Drawing from my own personal experiences with the condition, here are a few things you need to know:

  • Hyperemesis Gravidarum is not just morning sickness.  HG is far worse.  Not only are you feeling sick but you are constantly being sick.  Hanging your head over the toilet for the thirtieth time in less than twenty four hours, feeling faint and dizzy, being in a constant state of exhaustion and feeling like your head is going to explode is extreme.  Don’t get me wrong, sickness of any kind is not pleasant and I feel for anyone with morning sickness. HG however, is on another level and it is not to be taken lightly.
  • Dry crackers are not going to cut it.  You can eat crackers until your mouth feels like the bottom of a bird cage, you will still feel sick and be sick.  I lost count of the amount of times crackers were pushed under my nose, only to be thrown back no more than thirty seconds later.  My advice is eat what you can when you can.  Even if that happens to be a couple of chocolate biscuits, or a double cheese burger.  You’re probably going to throw it back up anyway, so you may as well enjoy the bits you do get to eat!  A few calories are better than none so it’s always worth a shot.
  • ‘Stick your ginger where the sun doesn’t shine’ (shamefully, these are my words!).   This one does again relate to food, but it deserves its own point!  I used to love ginger – cake, biscuits, gingerbread men – you name it.  In my early days of HG before I was medicated my friends, family and even my GP told me ginger would do the trick.  It did NOTHING! Now I can’t stand the stuff, I am nearly six months post-partum and the thought of ginger still makes me feel nauseous.  I know you’re trying to be helpful, really I do – but f**k off with your ginger!
  • Don’t let anyone tell you ‘you just have to get through it’.  Seven weeks into my first pregnancy I literally could not stop being sick.  Water, food and sips of energy drink all came back up to say ‘Hi’.  Medical professionals hadn’t taken my condition seriously enough.  One particular consultant said ‘I don’t care about sickness, everyone gets that’.  Funnily enough this was a MALE consultant.  Therefore it wasn’t long until I was admitted into hospital,  suffering from dehydration.  I spent a night on IV fluids and anti-emetics, surrounded by people who understood that I was ill.  I left hospital the next day with a package of medication, that would see me through the next few months.  To this day I cannot thank these people enough – they made my first pregnancy less traumatic and more bearable than I could ever have imagined.
  • It’s OK to medicate.  I know that medication during pregnancy is a very personal choice, it’s certainly not for everyone.  If this is something you are open to though and you are advised only by your Doctor, it is OK.  It can mean a less traumatic pregnancy, you will most probably be able to eat bits and function day to day.  I’m not saying they are miracle drugs, you’re still going to feel like s**t – but being able to get out of bed makes HG life a bit more bearable.
  • Accept help.  This is not always easy, but accepting help takes the pressure off.  If the house wants cleaning or the children need looking after call in some favours, lean on those around you.  It won’t be forever but HG is a serious condition, there is no shame in accepting help whilst you are not at your best.
  • You will get through it.  It doesn’t seem like it now but it will pass.  By the end of this horrific journey you will have a squidgy little munchkin, and it will all have been worth it.  You won’t look back on those days fondly.  There are people out there to guide you if you need help coming to terms with your experience.  Just know that one day it will be over, you are strong enough to get there.  Just take each minute as it comes!

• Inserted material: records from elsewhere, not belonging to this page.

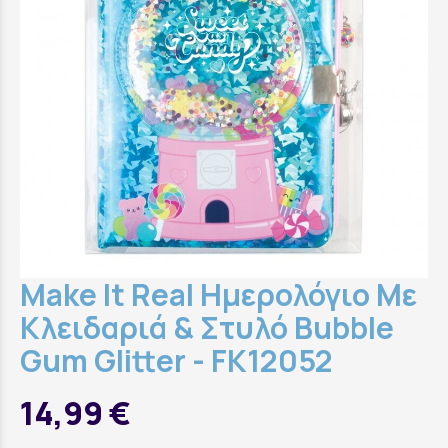
Make It Real Ημερολόγιο Με
Κλειδαριά & Στυλό Bubble
Gum Glitter - FK12052
14,99 €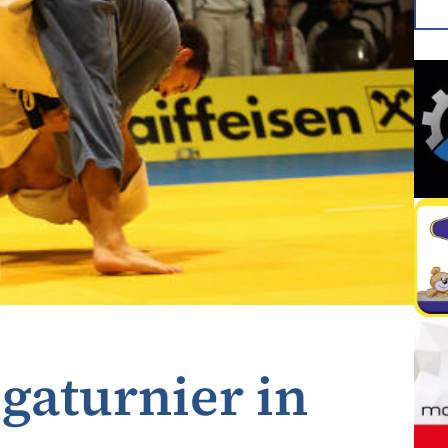
gaturnier in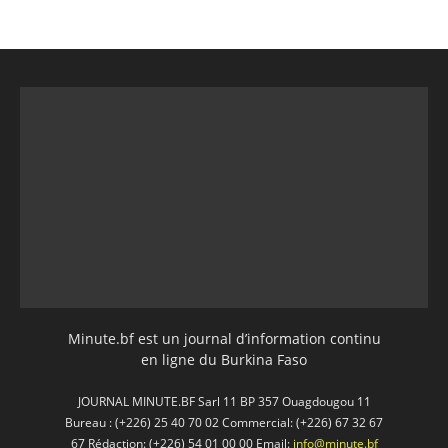
Minute.bf est un journal d’information continu
en ligne du Burkina Faso
JOURNAL MINUTE.BF Sarl 11 BP 357 Ouagdougou 11
Bureau : (+226) 25 40 70 02 Commercial: (+226) 67 32 67
67 Rédaction: (+226) 54 01 00 00 Email:
info@minute.bf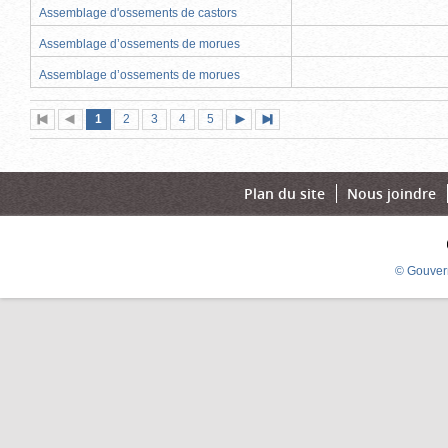
Assemblage d'ossements de castors
Assemblage d’ossements de morues
Assemblage d’ossements de morues
Page
(page
Page
Page
Page
Page
1
Première
2
Page
3
4
5
Page
Dernière
actuelle)
page
précédente
suivante
page
Plan du site
Nous joindre
© Gouver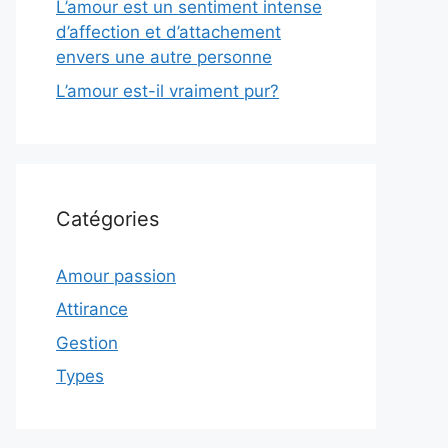
L’amour est un sentiment intense
d’affection et d’attachement
envers une autre personne
L’amour est-il vraiment pur?
Catégories
Amour passion
Attirance
Gestion
Types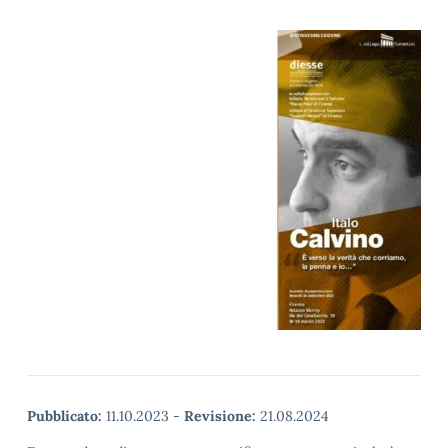
Pubblicato:
11.10.2023
-
Revisione:
21.08.2024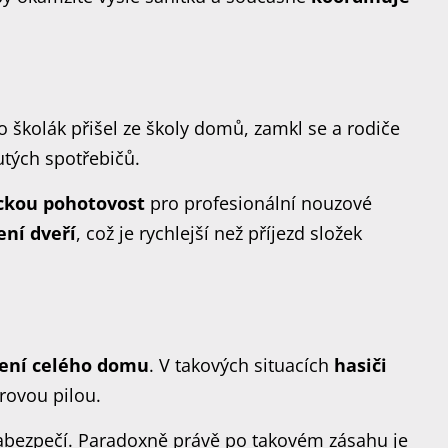
 školák přišel ze školy domů, zamkl se a rodiče
ých spotřebičů.
ckou pohotovost
pro profesionální nouzové
ení dveří
, což je rychlejší než příjezd složek
ení celého domu
. V takových situacích
hasiči
rovou pilou.
 zabezpečí. Paradoxně právě po takovém zásahu je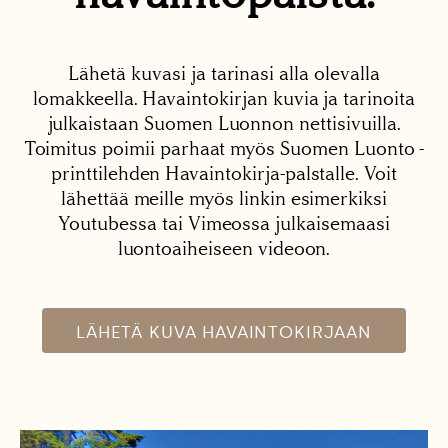
Lähetä kuvasi ja tarinasi alla olevalla
lomakkeella. Havaintokirjan kuvia ja tarinoita
julkaistaan Suomen Luonnon nettisivuilla.
Toimitus poimii parhaat myös Suomen Luonto -
printtilehden Havaintokirja-palstalle. Voit
lähettää meille myös linkin esimerkiksi
Youtubessa tai Vimeossa julkaisemaasi
luontoaiheiseen videoon.
LÄHETÄ KUVA HAVAINTOKIRJAAN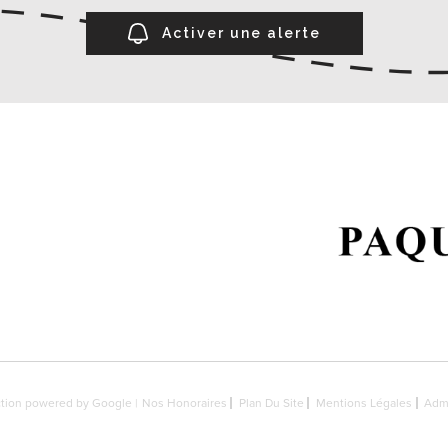
Activer une alerte
uction powered by Google |
Nos Honoraires
Plan Du Site
Mentions Légales
Adm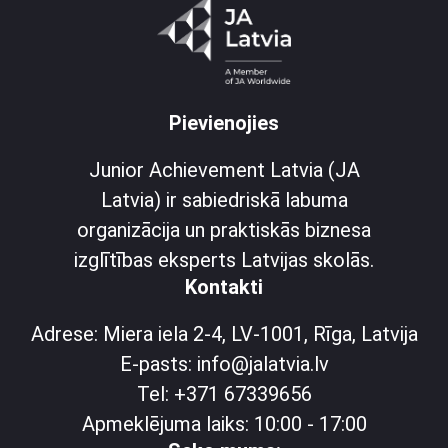
Pievienojies
Junior Achievement Latvia (JA
Latvia) ir sabiedriskā labuma
organizācija un praktiskās biznesa
izglītības eksperts Latvijas skolās.
Kontakti
Adrese: Miera iela 2-4, LV-1001, Rīga, Latvija
E-pasts: info@jalatvia.lv
Tel: +371 67339656
Apmeklējuma laiks: 10:00 - 17:00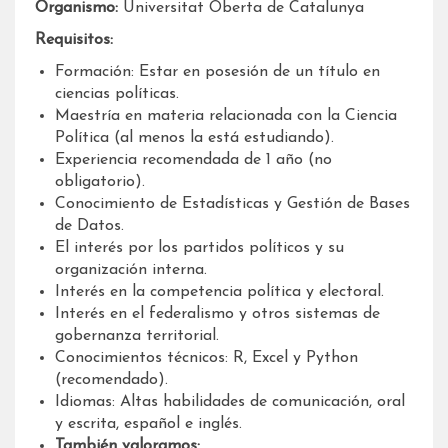
Organismo:
Universitat Oberta de Catalunya
Requisitos:
Formación: Estar en posesión de un título en
ciencias políticas.
Maestría en materia relacionada con la Ciencia
Política (al menos la está estudiando).
Experiencia recomendada de 1 año (no
obligatorio).
Conocimiento de Estadísticas y Gestión de Bases
de Datos.
El interés por los partidos políticos y su
organización interna.
Interés en la competencia política y electoral.
Interés en el federalismo y otros sistemas de
gobernanza territorial.
Conocimientos técnicos: R, Excel y Python
(recomendado).
Idiomas: Altas habilidades de comunicación, oral
y escrita, español e inglés.
También valoramos:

It turns out that HG doesn’t discriminate, here are a few celebrity sufferers :

    • The Duchess of Cambridge, Kate Middleton had HG during both of her pregnancies.
    • The Saturdays singer, Frankie Bridge suffered during her second pregnancy.
    • Property guru Kirstie Allsopp has been a sufferer.
    • Nineteenth century English novelist Charlotte Bronte.  Charlotte Bronte was thought to have died from the condition, around four months into her first pregnancy.